Kenney Mfg. Co. v. J. L. Mott Iron Works

137 F. 431, 1905 U.S. App. LEXIS 5229
CourtU.S. Circuit Court for the District of Southern New York
DecidedMay 2, 1905
StatusPublished
Cited by3 cases

This text of 137 F. 431 (Kenney Mfg. Co. v. J. L. Mott Iron Works) is published on Counsel Stack Legal Research, covering U.S. Circuit Court for the District of Southern New York primary law. Counsel Stack provides free access to over 12 million legal documents including statutes, case law, regulations, and constitutions.

Bluebook
Kenney Mfg. Co. v. J. L. Mott Iron Works, 137 F. 431, 1905 U.S. App. LEXIS 5229 (circtsdny 1905).

Opinion

COXE, Circuit Judge.

This action is based upon two letters patent, granted to William S. Cooper and David T. Kenney, respectively, for improvements in water-closets. Claims 1 and 2 of the Cooper patent, No. 371,431, were sustained by this court upon a record substantially similar to the one at bar. Kenney v. Newton (C. C.) 135 Fed. 101. This decision should be followed, but as the Cooper patent expired in October, 1904, the decree can only be for an accounting.

The Kenney patent, No. 566,770, granted September 1, 1895, is for improvements in water-closet cisterns consisting of alleged novel combination of parts by which the closet is flushed. The defenses are defect of title, lack of invention, noninfringement and invalidity of the claim in controversy, for the reason that it does not disclose an operative structure. It is unnecessary to discuss the question of title as the answer expressly admits the title to .be in the complainant.

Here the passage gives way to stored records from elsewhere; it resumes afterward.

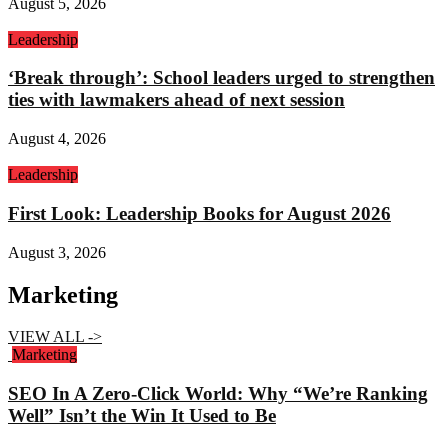
August 5, 2026
Leadership
‘Break through’: School leaders urged to strengthen
ties with lawmakers ahead of next session
August 4, 2026
Leadership
First Look: Leadership Books for August 2026
August 3, 2026
Marketing
VIEW ALL ->
Marketing
SEO In A Zero-Click World: Why “We’re Ranking
Well” Isn’t the Win It Used to Be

The first claim is the only one involved. It is as follows: ,

“(1) The combination, with a hollow and substantially buoyant main valve, of a casing inclosing the main valve and provided with a water inlet at its lower part and a water passage connecting its upper and lower parts, a weighted vent valve slidable in the said main valve and operating to depress it after having closed, and a stem operating positively to raise first the vent valve and then the main valve, substantially as set forth.”

The claim is for a valve having the following elements: First. A hollow and substantially buoyant main valve. Second. A easing [432]*432inclosing the main valve provided with a water inlet at its lower part and a- water passage connecting its upper and lower parts. Third. A weighted vent valve slidable in the main valve and operating to depress it after having closed. Fourth. A stem operating positively, to.-raise first, the vent valve and then-the main valve.

The drawing shows this valve attached to the lower end of a receptacle for water, hung a little above the closet by means of a hooked bracket secured to the wall, the outer valve casing being surrounded by water.

It is not denied that the combination is inoperative when separated from its environment, but this may be said of any valve, whether designed for water, air or steam. If the claim shows a combination of parts forming a workable device when attached to a structure for-which it is evidently intended, it is enough. Taylor v. Sawyer Spindle Co., 75 Fed. 301, 309, 22 C. C. A. 203. The engineer’s brake valve is inoperative until connected with the air system of the train, but any one skilled in the art would know at once how to make such connection. The question is whether the combination of the claim, if in other respects patentable, can be used, without material changes, in other water-closet systems?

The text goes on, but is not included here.